Mode	Method	Path	Use
Fast	`POST`	`/aiservices/scribe/transcribe`	Synchronous transcription for one file
Batch	`POST`	`/aiservices/scribe/jobs`	Submit asynchronous batch job
Batch	`GET`	`/aiservices/scribe/jobs`	List jobs
Batch	`GET`	`/aiservices/scribe/jobs/{jobId}`	Inspect job summary/state
Batch	`DELETE`	`/aiservices/scribe/jobs/{jobId}`	Cancel queued/processing job
Batch	`GET`	`/aiservices/scribe/jobs/{jobId}/files`	Inspect per-file results

High-Level Scenarios

On-demand clip transcription after a user uploads one recording.
Batch transcription of stored S3 call archives.
Webhook-driven ETL pipeline that writes transcripts to your database/search index.
Re-transcription of Zoom-managed recordings after exporting them to your own storage.
Offline compliance or QA workflows that need timestamps, channel separation, and speaker hints.

Chaining

Stored Zoom recordings -> ../rest-api/SKILL.md + scribe
Webhook verification hardening -> ../webhooks/SKILL.md
Real-time live transcript/media -> ../rtms/SKILL.md
Cross-product routing -> ../general/SKILL.md

Operations

RUNBOOK.md - 5-minute preflight and debugging checklist.

Auth and Processing Modes

Authentication Model

Scribe uses a Build-platform JWT bearer token.

JWT shape:

algorithm: HS256
issuer claim: Build-platform credential identifier used by the Scribe API
expiration: keep to one hour or less

Node example:

import { KJUR } from 'jsrsasign';

export function generateJWT(apiKey, apiSecret) {
  const iat = Math.round(Date.now() / 1000) - 30;
  const exp = iat + 60 * 60;
  return KJUR.jws.JWS.sign(
    'HS256',
    JSON.stringify({ alg: 'HS256', typ: 'JWT' }),
    JSON.stringify({ iss: apiKey, iat, exp }),
    apiSecret,
  );
}

Credential Naming Drift

Zoom docs currently use inconsistent labels across AI Services pages:

API key / API secret
SDK key / SDK secret
Build platform credentials

For implementation, treat them as the Build-platform JWT issuer/secret pair used to sign Scribe requests.

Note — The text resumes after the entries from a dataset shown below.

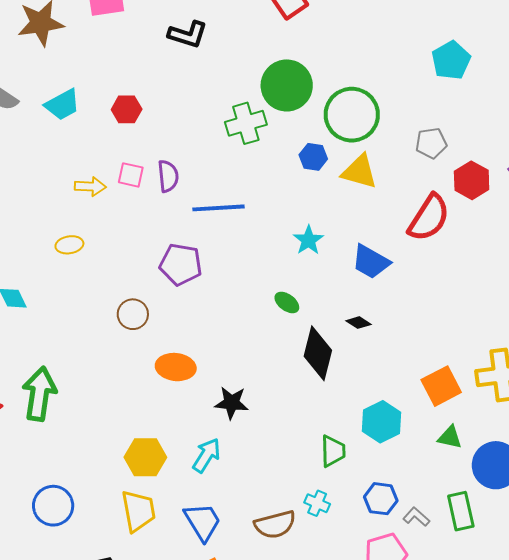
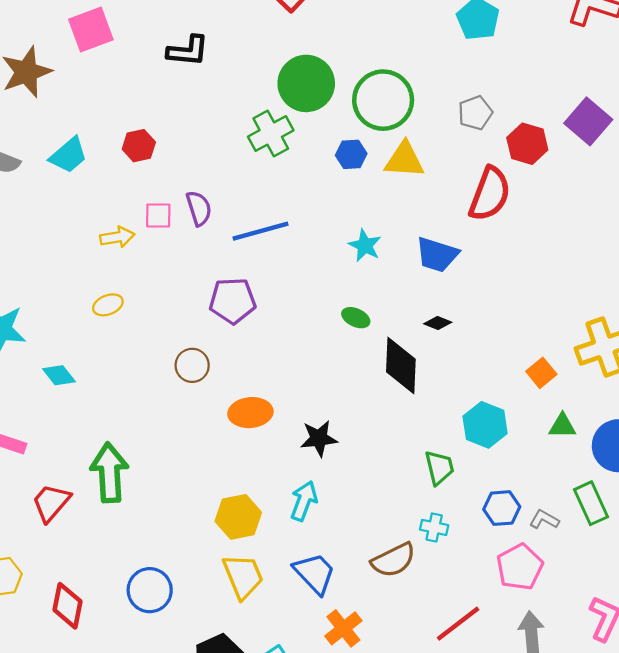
orange square: (441, 386) -> (541, 373), size x0.7

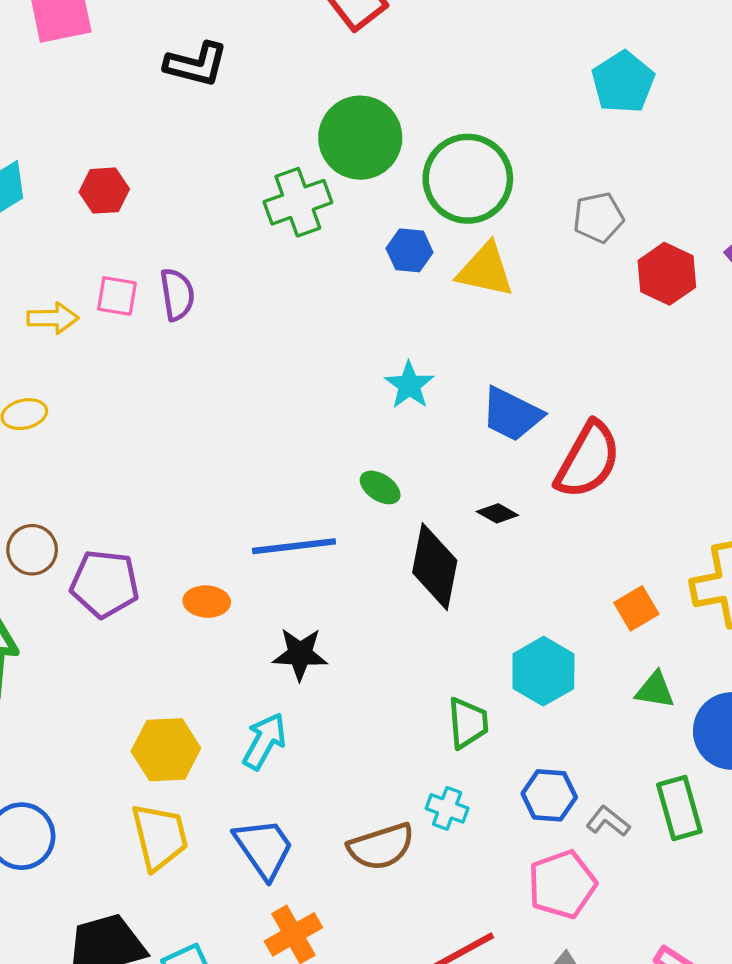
red semicircle: (490, 194) -> (588, 460), moved
blue line: (261, 231) -> (294, 546), moved
purple pentagon: (233, 301) -> (105, 584), moved
brown circle: (192, 365) -> (32, 550), moved
orange ellipse: (250, 413) -> (207, 602), size x0.7

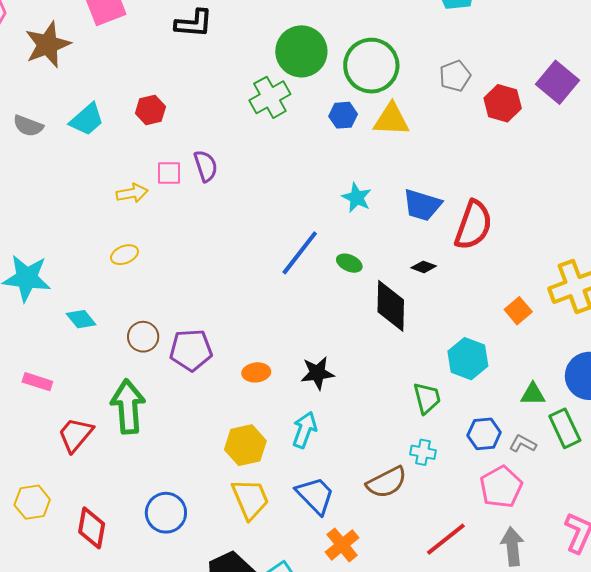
blue line: (294, 546) -> (300, 253), moved, turned -36
orange ellipse: (207, 602) -> (256, 372), moved
green triangle: (655, 690) -> (533, 394), moved

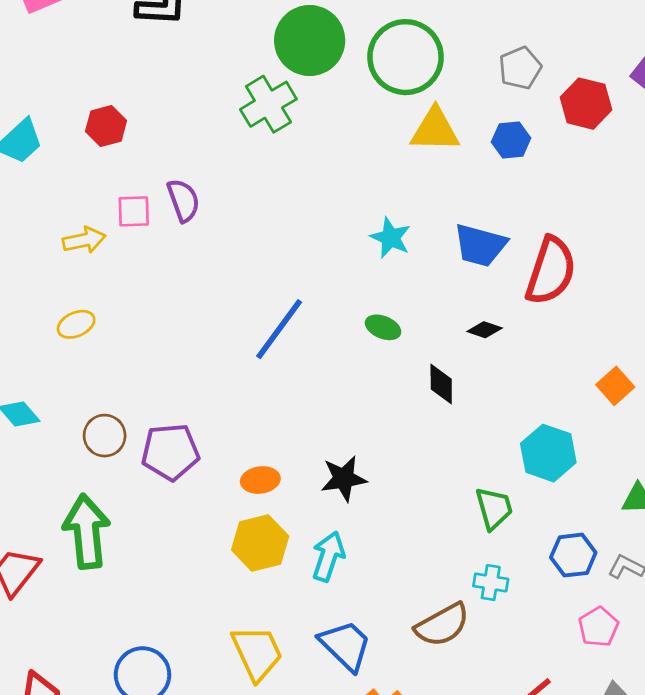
blue hexagon: (343, 115) -> (511, 140), moved
blue line: (300, 253) -> (279, 329), moved
black diamond: (391, 306) -> (441, 384), size x0.6
yellow hexagon: (245, 445) -> (260, 543), moved
pink pentagon: (501, 487) -> (598, 627), size x0.7

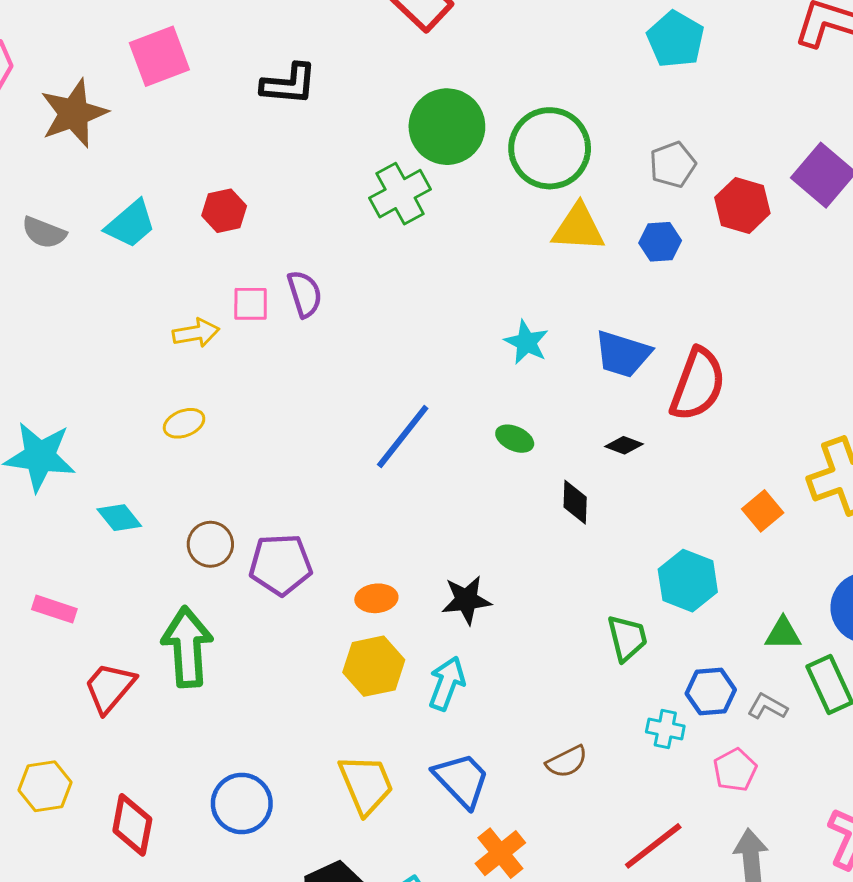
cyan cross: (491, 583) -> (665, 729), moved
brown semicircle: (442, 625) -> (567, 762), size x0.7

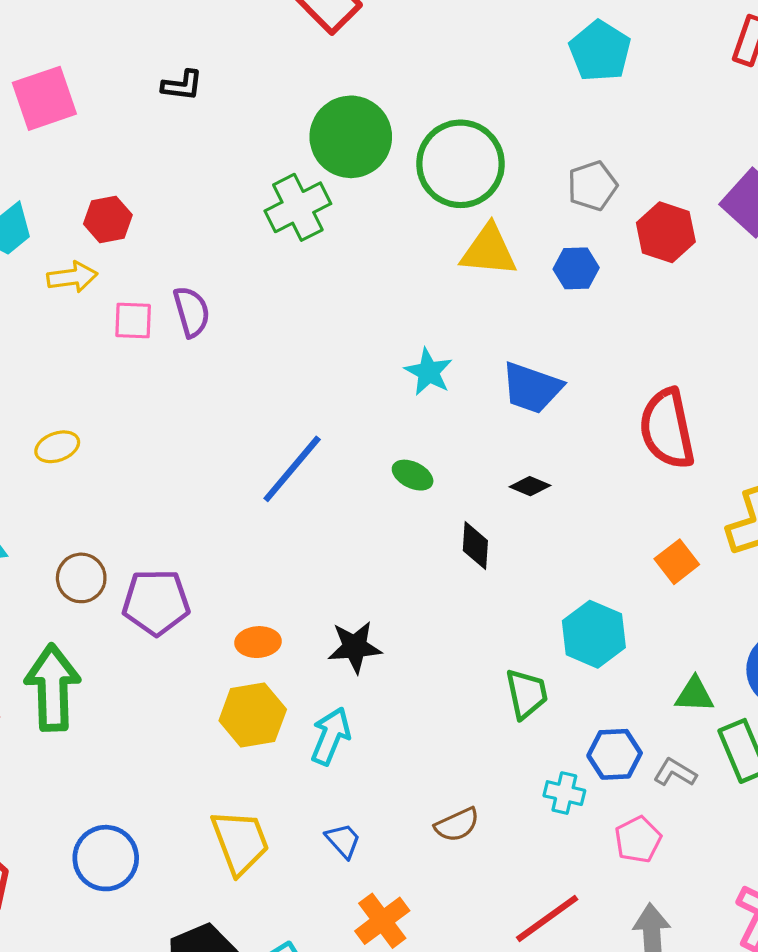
pink square: (159, 56) -> (44, 98), moved
black L-shape: (289, 84) -> (182, 85), size x0.7
yellow arrow: (196, 333) -> (72, 277), moved
red semicircle: (698, 384) -> (667, 429), moved, turned 146
blue trapezoid: (462, 780) -> (343, 841), size x0.6

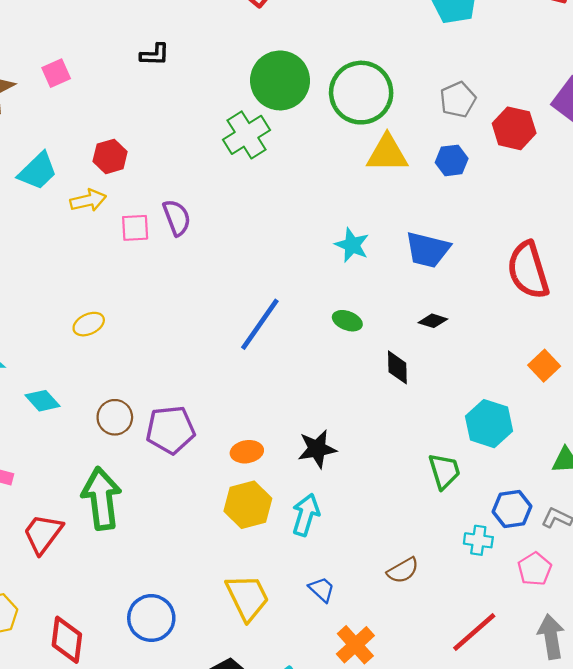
pink square: (44, 98) -> (56, 73), size x0.6

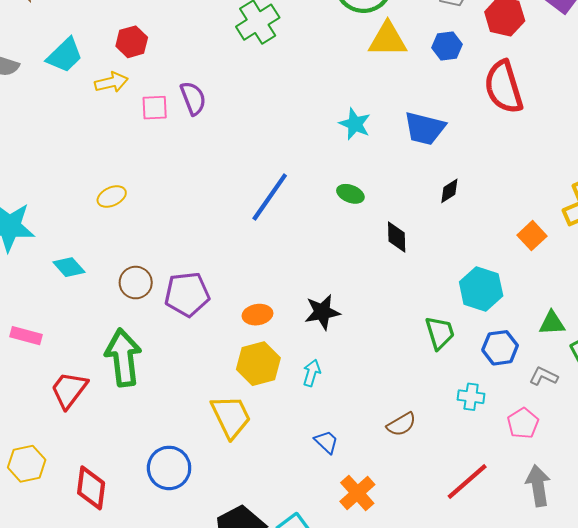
red semicircle: (528, 270) -> (504, 87), moved
black diamond: (433, 321) -> (449, 191), moved, turned -50
blue hexagon: (512, 509) -> (500, 348), moved
cyan arrow: (306, 515) -> (312, 373), size x0.7
yellow trapezoid: (247, 597) -> (231, 417), moved

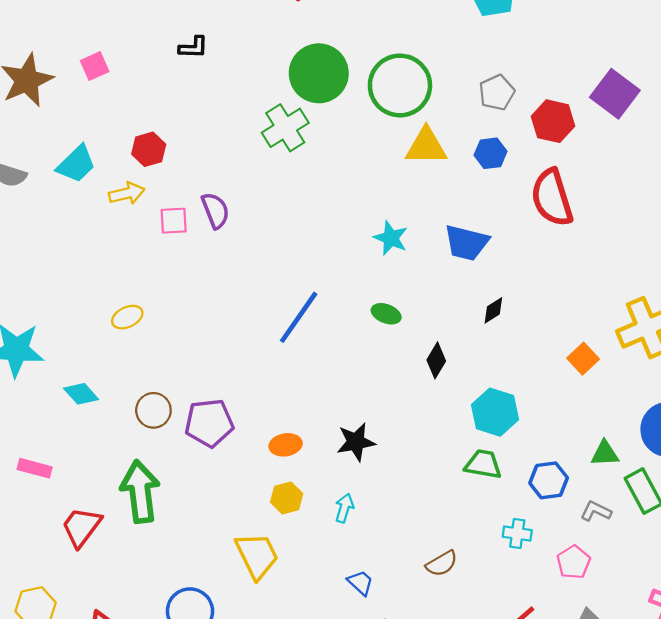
black diamond: (397, 237) -> (436, 360), turned 32
cyan hexagon: (481, 289) -> (495, 412), moved
green trapezoid: (440, 333) -> (483, 464), turned -63
yellow hexagon: (258, 364) -> (287, 498), size x0.7

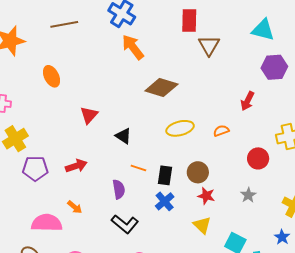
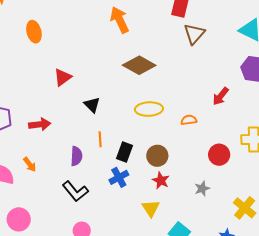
orange line: (138, 168) -> (100, 139), turned 56

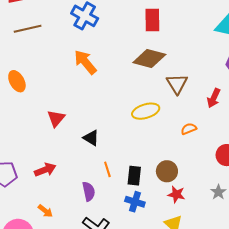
orange arrow: (120, 20) -> (85, 62), moved
brown triangle: (194, 34) -> (177, 84), moved
brown diamond: (139, 65) -> (149, 58), moved
yellow ellipse: (149, 109) -> (146, 111), moved
blue cross: (119, 177) -> (135, 202), turned -30

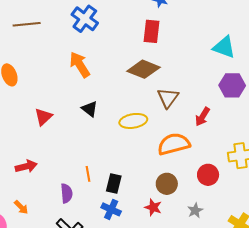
orange semicircle: (189, 129) -> (174, 144), size x2.0
black triangle: (91, 138) -> (90, 109), moved
brown circle: (167, 171) -> (167, 184), moved

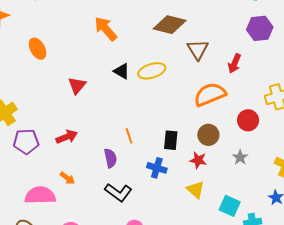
yellow ellipse: (133, 121) -> (152, 71), moved
black rectangle: (114, 183) -> (171, 140), moved

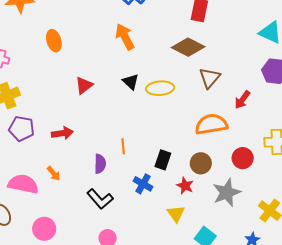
gray star: (240, 157) -> (227, 192), size x1.8

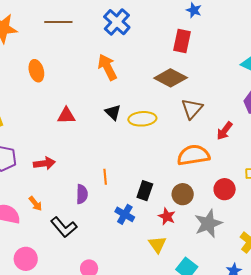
red triangle: (84, 85) -> (66, 116), turned 36
black L-shape: (100, 199) -> (64, 227), moved

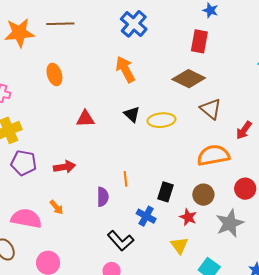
brown line: (58, 22) -> (60, 24), moved
brown triangle: (192, 109) -> (211, 109), turned -30
black L-shape: (64, 227) -> (121, 241), moved

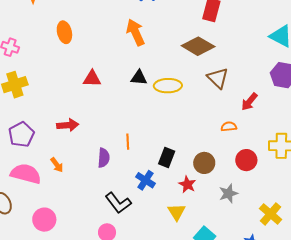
black triangle: (132, 114) -> (139, 78), turned -42
orange semicircle: (213, 155) -> (229, 127), moved, size x0.5
purple pentagon: (24, 163) -> (21, 134), moved, turned 30
gray star: (230, 223) -> (228, 194), size x0.7

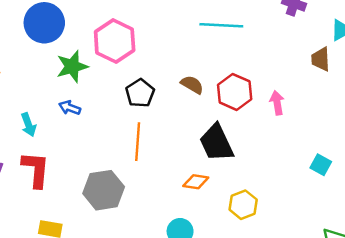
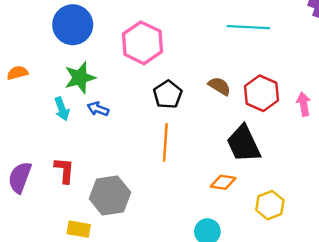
green star: (72, 66) -> (80, 78), moved
cyan arrow: (28, 125) -> (62, 109), moved
red L-shape: (36, 170) -> (64, 170), size x0.7
gray hexagon: (104, 190) -> (110, 195), moved

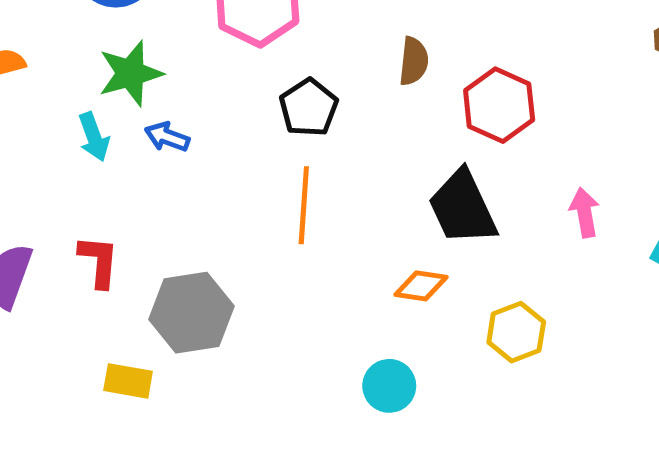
brown semicircle: (219, 86) -> (414, 61), moved, turned 65
pink arrow: (304, 104) -> (585, 213), moved

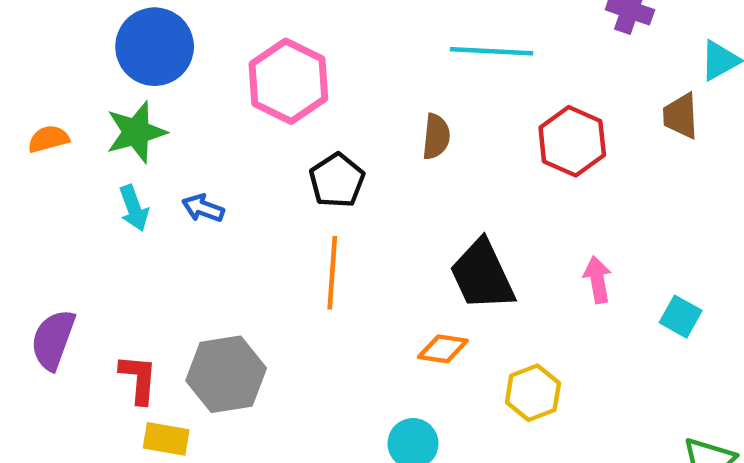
green star: (130, 73) -> (136, 132), moved
red hexagon: (499, 105) -> (572, 141), moved
red L-shape: (99, 261) -> (138, 379), moved

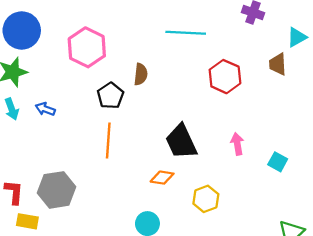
brown semicircle: (436, 137) -> (141, 74), moved

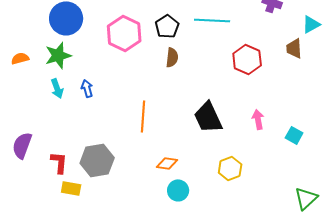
black pentagon: (110, 96) -> (167, 26), moved
blue arrow: (45, 109) -> (87, 88), turned 54
orange diamond: (162, 178) -> (167, 163), moved

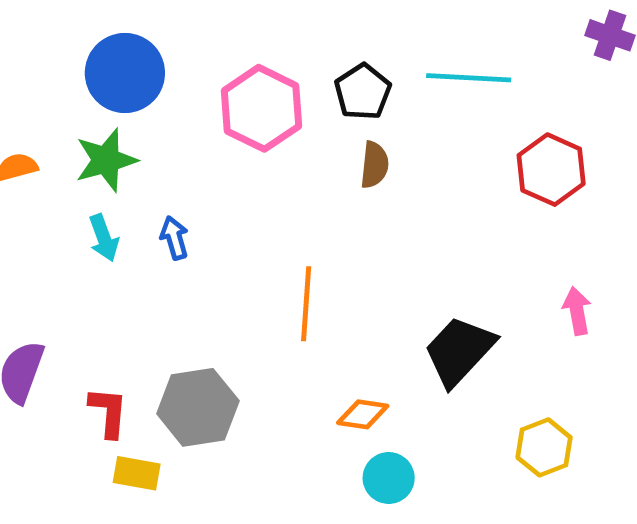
black trapezoid: (208, 117) -> (459, 351), moved, turned 68
yellow hexagon: (230, 168) -> (544, 447), moved

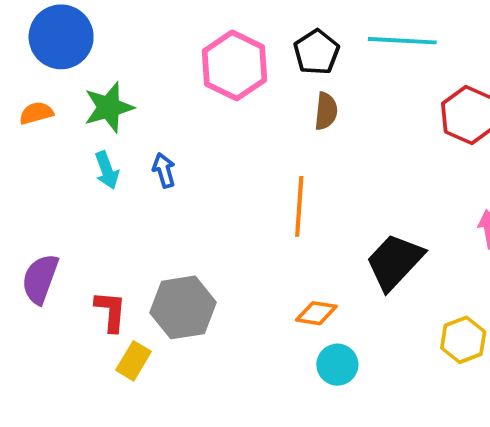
blue circle: (125, 73) -> (61, 37), moved
orange line: (306, 304) -> (299, 206), moved
yellow rectangle: (137, 473) -> (133, 361), turned -69

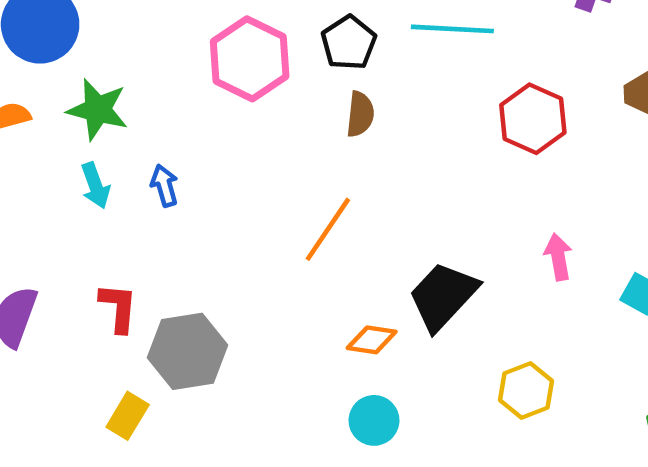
green star: (109, 107) -> (98, 110), turned 30
orange line: (299, 206) -> (328, 229), turned 30
red L-shape: (111, 311) -> (118, 308), moved
orange diamond: (316, 313) -> (372, 340), moved

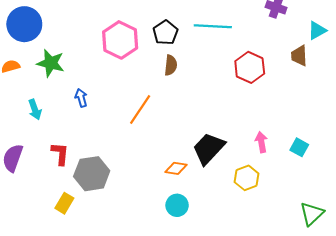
cyan arrow: (95, 186) -> (35, 109), moved
orange line: (328, 229) -> (140, 109), moved
pink arrow: (558, 257) -> (261, 142), moved
yellow hexagon: (526, 390) -> (247, 178), moved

Verify the exact labels in the current portal UI before shipping.

Fast Mode vs Batch Mode

Mode	Best for	Transport	Result timing
Fast mode	One short file, interactive UX	`POST /transcribe`	Immediate synchronous JSON
Batch mode	Archives, long media, many files	`POST /jobs` then status/webhook	Asynchronous

Fast Mode Request Shape

required: file, config
common config: language, word_time_offsets, channel_separation, timestamps, output_format, profanity_filter, diarization

Batch Mode Request Shape

required: input, output, config
input modes: SINGLE, PREFIX, MANIFEST
storage provider currently surfaced in the OpenAPI as S3
optional webhook callback: notifications.webhook_url + notifications.secret

Operational Choice

Choose fast mode when:

user uploads one file
latency matters more than throughput
file size and duration are manageable
you are building pseudo-streaming over short microphone chunks from a browser UI

Choose batch mode when:

many files must be processed
transcripts can arrive later
storage-centric workflows fit better than direct upload

Browser Microphone Pseudo-Streaming

Scribe is file-oriented, so a browser microphone UX should be modeled as repeated short uploads, not a long-lived stream.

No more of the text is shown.